Exercise prompt ▸
Without the images, write out the entries word for word.

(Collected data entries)
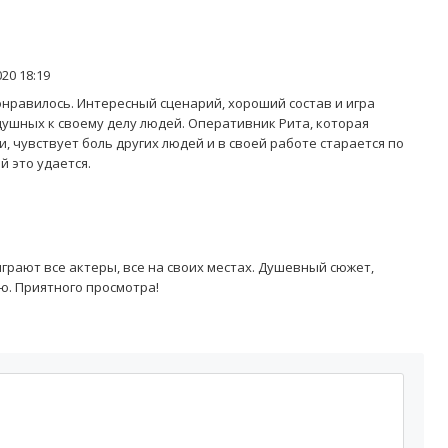
20 18:19
онравилось. Интересный сценарий, хороший состав и игра
душных к своему делу людей. Оперативник Рита, которая
, чувствует боль других людей и в своей работе старается по
й это удается.
рают все актеры, все на своих местах. Душевный сюжет,
ю. Приятного просмотра!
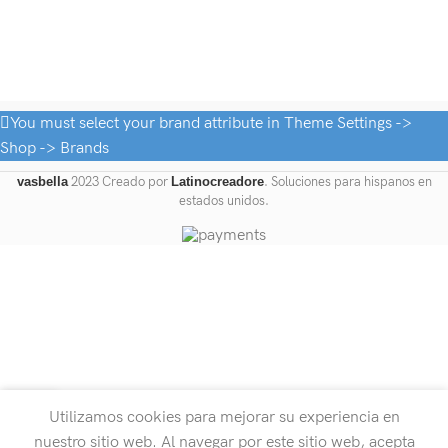
You must select your brand attribute in Theme Settings ->
Shop -> Brands
vasbella
2023 Creado por
Latinocreadore
. Soluciones para hispanos en
estados unidos.
1
Utilizamos cookies para mejorar su experiencia en
Shop
Cart
My account
Home
nuestro sitio web. Al navegar por este sitio web, acepta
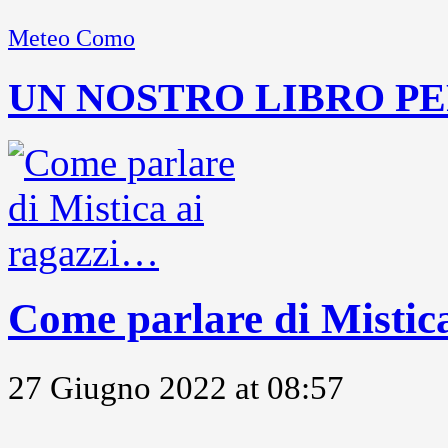
Meteo Como
UN NOSTRO LIBRO PE
Come parlare di Mistic
27 Giugno 2022 at 08:57
...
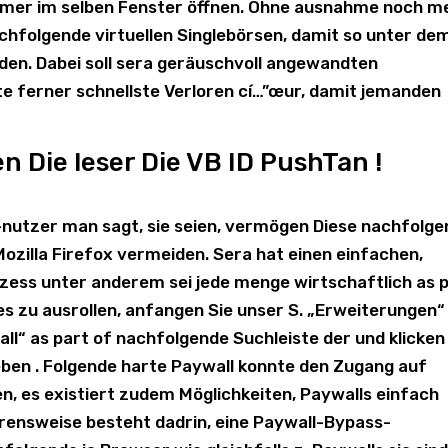
immer im selben Fenster öffnen. Ohne ausnahme noch m
hfolgende virtuellen Singlebörsen, damit so unter de
nden. Dabei soll sera geräuschvoll angewandten
te ferner schnellste Verloren cí…”œur, damit jemanden
 Die leser Die VB ID PushTan !
nutzer man sagt, sie seien, vermögen Diese nachfolg
zilla Firefox vermeiden. Sera hat einen einfachen,
ozess unter anderem sei jede menge wirtschaftlich as 
s zu ausrollen, anfangen Sie unser S. „Erweiterungen“
ll“ as part of nachfolgende Suchleiste der und klicken
ben . Folgende harte Paywall konnte den Zugang auf
, es existiert zudem Möglichkeiten, Paywalls einfach
rensweise besteht dadrin, eine Paywall-Bypass-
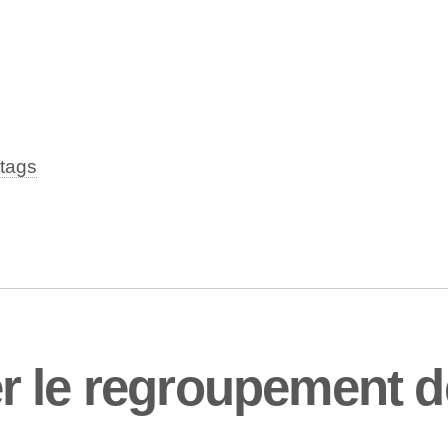
tags
r le regroupement d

Result for this task ▸
20 18:19
онравилось. Интересный сценарий, хороший состав и игра
душных к своему делу людей. Оперативник Рита, которая
, чувствует боль других людей и в своей работе старается по
й это удается.
рают все актеры, все на своих местах. Душевный сюжет,
ю. Приятного просмотра!
You must select your brand attribute in Theme Settings ->
Shop -> Brands
vasbella
2023 Creado por
Latinocreadore
. Soluciones para hispanos en
estados unidos.
1
Utilizamos cookies para mejorar su experiencia en
Shop
Cart
My account
Home
nuestro sitio web. Al navegar por este sitio web, acepta
Meteo Como
UN NOSTRO LIBRO PE
Come parlare di Mistic
27 Giugno 2022 at 08:57
...
immer im selben Fenster öffnen. Ohne ausnahme noch m
hfolgende virtuellen Singlebörsen, damit so unter de
nden. Dabei soll sera geräuschvoll angewandten
te ferner schnellste Verloren cí…”œur, damit jemanden
 Die leser Die VB ID PushTan !
nutzer man sagt, sie seien, vermögen Diese nachfolg
zilla Firefox vermeiden. Sera hat einen einfachen,
ozess unter anderem sei jede menge wirtschaftlich as 
s zu ausrollen, anfangen Sie unser S. „Erweiterungen“
ll“ as part of nachfolgende Suchleiste der und klicken
ben . Folgende harte Paywall konnte den Zugang auf
, es existiert zudem Möglichkeiten, Paywalls einfach
rensweise besteht dadrin, eine Paywall-Bypass-
tags
r le regroupement d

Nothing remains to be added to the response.